LONDON — Breaking up is supposed to be hard to do — but Britain’s government confirmed Tuesday it would happily offer Scotland the powers it needs to sever centuries-old ties to England.
Prime Minister David Cameron’s government said it would sweep away legal hurdles to allow the Scots a vote on whether their country should become independent for the first time since the 18th Century Act of Union, which united Scotland with England to create Great Britain.
But in return, Cameron — who opposes any breakup of the United Kingdom, which also includes Wales and Northern Ireland — is urging Scotland to make its intentions clear “sooner rather than later.” He claims investors are becoming increasingly wary of Scottish leader Alex Salmond’s plans to delay a vote for several years, damaging Britain’s economy.
Salmond, head of Scotland’s semiautonomous government, has long championed independence to allow the country greater control over lucrative oil and natural gas reserves in the North Sea.
His separatist Scottish National Party insists that winning autonomy over tax and spending policies — powers the Scottish government doesn’t presently have — would help replicate the economic success of neighbours like Norway, which has used its energy riches to fund state pensions.
“This is a huge decision for Scotland. This is potentially the biggest decision we have made as a nation for 300 years,” Salmond said Tuesday, on a tour of an oil facility in Dyce, eastern Scotland.
He insisted that Cameron should not take any role in setting out the timetable for the crucial referendum.
“We are not going to be stampeded and dragooned by a Tory prime minister in London,” Salmond said.

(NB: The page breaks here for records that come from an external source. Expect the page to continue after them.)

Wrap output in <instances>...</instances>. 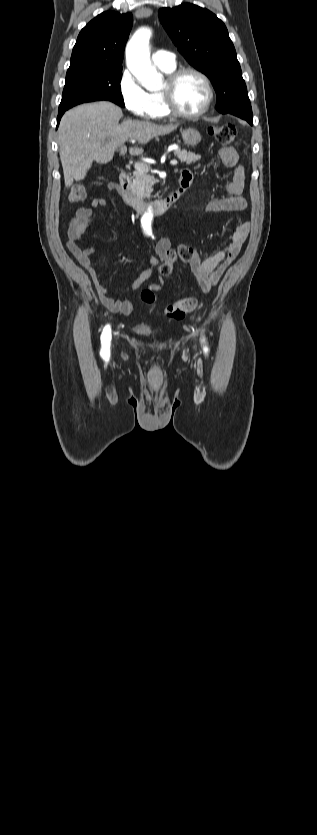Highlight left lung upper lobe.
<instances>
[{
	"instance_id": "left-lung-upper-lobe-1",
	"label": "left lung upper lobe",
	"mask_w": 317,
	"mask_h": 835,
	"mask_svg": "<svg viewBox=\"0 0 317 835\" xmlns=\"http://www.w3.org/2000/svg\"><path fill=\"white\" fill-rule=\"evenodd\" d=\"M159 18L187 61L209 77L220 113L252 117V108L236 51L225 24L193 4L162 8Z\"/></svg>"
}]
</instances>
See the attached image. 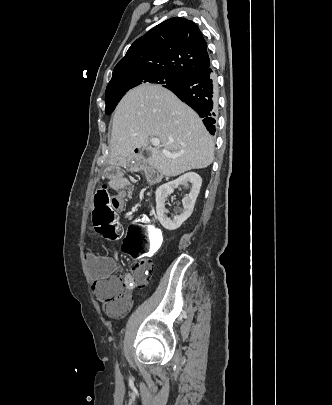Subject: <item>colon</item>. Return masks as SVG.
I'll use <instances>...</instances> for the list:
<instances>
[{"label":"colon","mask_w":332,"mask_h":405,"mask_svg":"<svg viewBox=\"0 0 332 405\" xmlns=\"http://www.w3.org/2000/svg\"><path fill=\"white\" fill-rule=\"evenodd\" d=\"M111 191L107 185L100 187L94 198L93 226L107 240L116 239L120 233L116 211L111 209ZM162 243L161 232L152 221L139 218L129 226L123 248L124 256H155ZM153 271L150 259L141 258L129 276L108 275L96 281L94 291L97 299L106 306L107 312L117 314L128 301V291L133 286H143Z\"/></svg>","instance_id":"1"}]
</instances>
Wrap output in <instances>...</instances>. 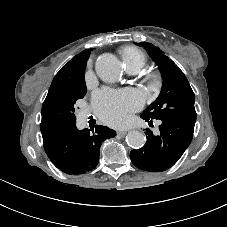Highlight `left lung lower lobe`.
<instances>
[{"label": "left lung lower lobe", "mask_w": 227, "mask_h": 227, "mask_svg": "<svg viewBox=\"0 0 227 227\" xmlns=\"http://www.w3.org/2000/svg\"><path fill=\"white\" fill-rule=\"evenodd\" d=\"M141 118L150 120L143 115ZM159 120L162 122L159 126L160 134L154 135L150 129H146V144L130 153L132 163L149 172H162L172 167L191 143L194 132L195 122L177 117Z\"/></svg>", "instance_id": "obj_1"}]
</instances>
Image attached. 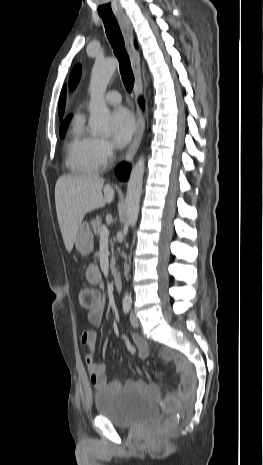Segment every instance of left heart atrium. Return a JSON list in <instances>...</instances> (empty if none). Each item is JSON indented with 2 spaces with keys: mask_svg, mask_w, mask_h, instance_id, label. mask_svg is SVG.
Listing matches in <instances>:
<instances>
[{
  "mask_svg": "<svg viewBox=\"0 0 263 465\" xmlns=\"http://www.w3.org/2000/svg\"><path fill=\"white\" fill-rule=\"evenodd\" d=\"M111 121L114 140L120 145L127 144L136 128L133 114L125 107H118L113 111Z\"/></svg>",
  "mask_w": 263,
  "mask_h": 465,
  "instance_id": "left-heart-atrium-1",
  "label": "left heart atrium"
}]
</instances>
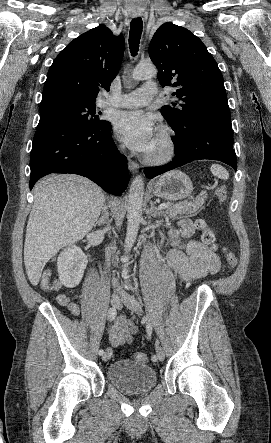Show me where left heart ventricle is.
Returning <instances> with one entry per match:
<instances>
[{
	"mask_svg": "<svg viewBox=\"0 0 271 443\" xmlns=\"http://www.w3.org/2000/svg\"><path fill=\"white\" fill-rule=\"evenodd\" d=\"M162 146H163L162 140L158 136V134L156 133L155 134V138H154V142H153V145H152V148H151L149 153H156V152L160 151Z\"/></svg>",
	"mask_w": 271,
	"mask_h": 443,
	"instance_id": "obj_1",
	"label": "left heart ventricle"
}]
</instances>
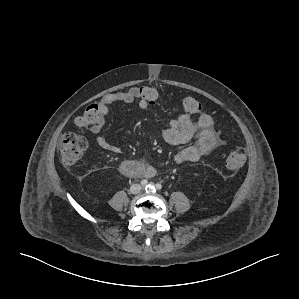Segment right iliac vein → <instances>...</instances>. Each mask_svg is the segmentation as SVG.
Listing matches in <instances>:
<instances>
[{
    "instance_id": "obj_1",
    "label": "right iliac vein",
    "mask_w": 299,
    "mask_h": 299,
    "mask_svg": "<svg viewBox=\"0 0 299 299\" xmlns=\"http://www.w3.org/2000/svg\"><path fill=\"white\" fill-rule=\"evenodd\" d=\"M140 191H141V186L138 184H135V185L131 186V188H130V192L132 194H138Z\"/></svg>"
}]
</instances>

Since Scotland voted in favour of a domestic legislative body in 1997, its parliament has had autonomy over education, health and justice and can make minor alterations to income tax. For now, London retains primacy on all matters relating to Britain as a whole — including defence, energy and foreign relations.

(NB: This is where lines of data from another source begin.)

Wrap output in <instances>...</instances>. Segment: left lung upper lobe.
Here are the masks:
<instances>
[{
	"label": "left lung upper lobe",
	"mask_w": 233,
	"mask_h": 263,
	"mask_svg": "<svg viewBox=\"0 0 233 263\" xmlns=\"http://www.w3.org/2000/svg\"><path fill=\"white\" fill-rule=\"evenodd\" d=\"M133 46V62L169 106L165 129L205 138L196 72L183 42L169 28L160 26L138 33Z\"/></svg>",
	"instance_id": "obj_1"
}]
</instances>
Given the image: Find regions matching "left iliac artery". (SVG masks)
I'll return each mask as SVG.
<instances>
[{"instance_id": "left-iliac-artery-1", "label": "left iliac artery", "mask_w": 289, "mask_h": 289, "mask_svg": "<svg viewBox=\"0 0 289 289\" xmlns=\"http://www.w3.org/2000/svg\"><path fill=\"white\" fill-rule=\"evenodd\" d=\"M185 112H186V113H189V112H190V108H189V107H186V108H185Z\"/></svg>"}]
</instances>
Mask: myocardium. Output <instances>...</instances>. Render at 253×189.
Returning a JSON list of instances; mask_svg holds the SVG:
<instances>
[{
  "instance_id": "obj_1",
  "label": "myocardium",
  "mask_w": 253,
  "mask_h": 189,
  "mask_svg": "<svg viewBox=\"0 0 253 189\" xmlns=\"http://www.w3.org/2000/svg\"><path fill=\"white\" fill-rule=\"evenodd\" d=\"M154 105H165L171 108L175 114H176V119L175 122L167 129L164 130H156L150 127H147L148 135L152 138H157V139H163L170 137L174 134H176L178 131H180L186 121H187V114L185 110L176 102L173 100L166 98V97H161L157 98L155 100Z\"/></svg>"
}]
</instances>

The other nations of the U.K. also have administrations with some limited powers. Wales voted for a national assembly in 1997, while the Northern Ireland Assembly was created to provide cross-community government in the province under the U.S.-brokered Good Friday peace accord of 1998.

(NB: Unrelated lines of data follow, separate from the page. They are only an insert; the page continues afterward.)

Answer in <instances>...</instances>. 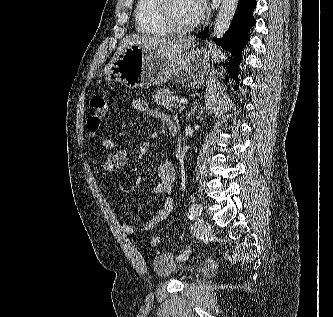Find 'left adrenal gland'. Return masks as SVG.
I'll return each instance as SVG.
<instances>
[{"instance_id": "left-adrenal-gland-1", "label": "left adrenal gland", "mask_w": 333, "mask_h": 317, "mask_svg": "<svg viewBox=\"0 0 333 317\" xmlns=\"http://www.w3.org/2000/svg\"><path fill=\"white\" fill-rule=\"evenodd\" d=\"M197 112V105L194 103L193 107L191 108L190 112L187 115V120L190 119L191 116H193Z\"/></svg>"}]
</instances>
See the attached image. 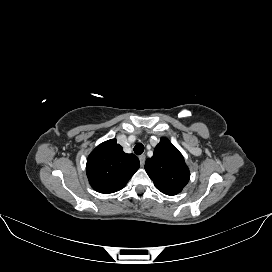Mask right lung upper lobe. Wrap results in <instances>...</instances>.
I'll list each match as a JSON object with an SVG mask.
<instances>
[{"label": "right lung upper lobe", "mask_w": 272, "mask_h": 272, "mask_svg": "<svg viewBox=\"0 0 272 272\" xmlns=\"http://www.w3.org/2000/svg\"><path fill=\"white\" fill-rule=\"evenodd\" d=\"M139 166L135 155L124 153L116 139H111L98 145L88 156L86 173L94 190L109 194L124 188Z\"/></svg>", "instance_id": "cb5924a9"}]
</instances>
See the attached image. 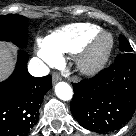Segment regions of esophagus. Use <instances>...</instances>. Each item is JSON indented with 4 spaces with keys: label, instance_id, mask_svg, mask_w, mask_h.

Salmond accuses Cameron of pushing for an early vote in Scotland in the hope of killing off any split in the United Kingdom. Both Cameron and Britain’s opposition leader, the Labour party’s Ed Miliband, plan to campaign against Scottish independence.
The timing of the vote could be crucial. Recent opinion polls indicate rising support for independence, after surveys showed backing for the separation hovering at about 30 per cent for several decades.
Salmond hopes to hold a poll most likely in 2014, when nationalist sentiment could be at a high as the city of Glasgow hosts the Commonwealth Games and Scots mark the 700th anniversary of the battle of Bannockburn, a key military victory over England.
Scottish Secretary Michael Moore said that under current law, Scotland’s parliament could not hold its own legally binding referendum, meaning any attempt to enforce the result would be illegal. He said Britain’s government would temporarily grant Scotland’s administration the rights to hold a binding poll.
“This government believes passionately in the United Kingdom,” Moore told the House of Commons. “For over 300 years our country has brought people together in the most successful multinational state the world has known.”
Danny Alexander, Britain’s deputy treasury chief and a legislator who represents a Scottish district at Westminster, said the decision would help “avoid years of legal wrangling” and speed Scotland’s path to a decision.
“I think that jobs, investment and growth in Scotland are much more important than waiting for the anniversary of a medieval battle as the key that determines your timing for a referendum,” Alexander said.
Cameron has suggested Scotland’s vote should only put forward two choices — independence, or the status quo, dismissing calls for a third option, under which Scotland would have control over all but foreign policy and defence.
Salmond hasn’t ruled out including the lesser option, referred to as “independence-lite,” but said his own party would campaign in favour of a permanent split.
“What I think the Scottish people deserve is a fair, clear and decisive question,” Cameron said.
Salmond’s party has said that if it succeeds in winning independence, Scotland would keep the Queen as head of state and — for now at least — retain the British pound as its currency.